La democracia es mucho más que el menos malo de los sistemas de gobierno, por parafrasear a W. Churchill. Es una forma de entender las relaciones sociopolíticas y de asumir la resolución de los conflictos. Es una forma de ser y de vivir, individual y colectiva, que prima los principios de la tolerancia, la defensa de las libertades y la igualdad, sin menoscabo de la diversidad y el respeto a las minorías, la horizon- talidad, la participación y la resolución pacífica de los conflictos.
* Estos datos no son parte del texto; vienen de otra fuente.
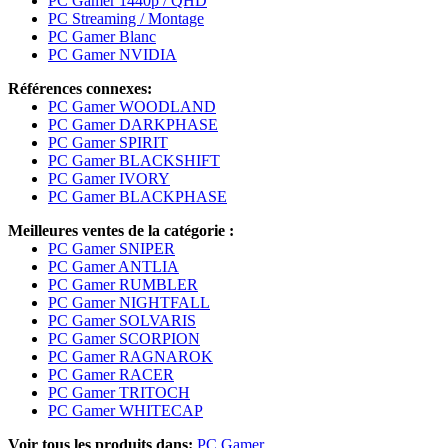
PC Gamer 1440p / QHD
PC Streaming / Montage
PC Gamer Blanc
PC Gamer NVIDIA
Références connexes:
PC Gamer WOODLAND
PC Gamer DARKPHASE
PC Gamer SPIRIT
PC Gamer BLACKSHIFT
PC Gamer IVORY
PC Gamer BLACKPHASE
Meilleures ventes de la catégorie :
PC Gamer SNIPER
PC Gamer ANTLIA
PC Gamer RUMBLER
PC Gamer NIGHTFALL
PC Gamer SOLVARIS
PC Gamer SCORPION
PC Gamer RAGNAROK
PC Gamer RACER
PC Gamer TRITOCH
PC Gamer WHITECAP
Voir tous les produits dans:
PC Gamer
Como dice Chantal Mouffe, la base de la democracia está en la no aceptación de la lógica de la sumisión a poderes establecidos por muy legales y mayoritarios que aparenten ser y en el cuestionamiento permanente de la autoridad, pues en principio nadie, por muy alcalde, sacerdote, científico o líder que sea, tiene derecho a dictar normas y tratar de gobernar a los demás. Y nadie, ni el estado, ni los partidos ni los movimientos sociales tienen la razón a priori. La razón democrática ha de conquistarse en el libre contraste de argumentos que creen posiciones mayoritarias en la sociedad. Por eso la democracia es una filfa sin transparencia, ni participación popular.
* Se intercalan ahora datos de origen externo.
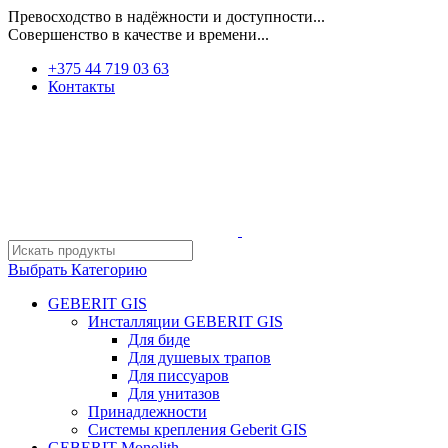
Превосходство в надёжности и доступности...
Совершенство в качестве и времени...
+375 44 719 03 63
Контакты
Выбрать Категорию
GEBERIT GIS
Инсталляции GEBERIT GIS
Для биде
Для душевых трапов
Для писсуаров
Для унитазов
Принадлежности
Системы крепления Geberit GIS
GEBERIT Monolith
Más democracia significa democracia económica y ecológica para salir de la crisis socioambiental y asumir, como plantean decrecentistas y ecosocialistas, que no podemos mejorar las relaciones con la naturaleza si no equilibramos las relaciones socioeconómicas entre los seres humanos y viceversa.
La crisis democrática está revitalizando conceptos que aparentemente habían quedado arrumbados. Si alguna vez se fueron, vuelven el estado y la nación. El territorio físico se solapa con el virtual, pero no desaparece. El debate ideológico está servido: ¿Ciudades globales «extraterrestres» o demos territorial basado en la solidaridad? ¿Estado neo-autoritario o garantía pública del buen vivir? ¿Democracia local ligada a los derechos colectivos y a la igualdad socioeconómica o derechos individuales globalizados en un mundo desigual?
Estas son algunas de las cuestiones que han hecho surgir en todo el mundo alternativas y propuestas para fortalecer la democracia en el planeta. De esto vamos a tratar, hoy y mañana en Bilbo, en el Congreso Internacional «+Democracia».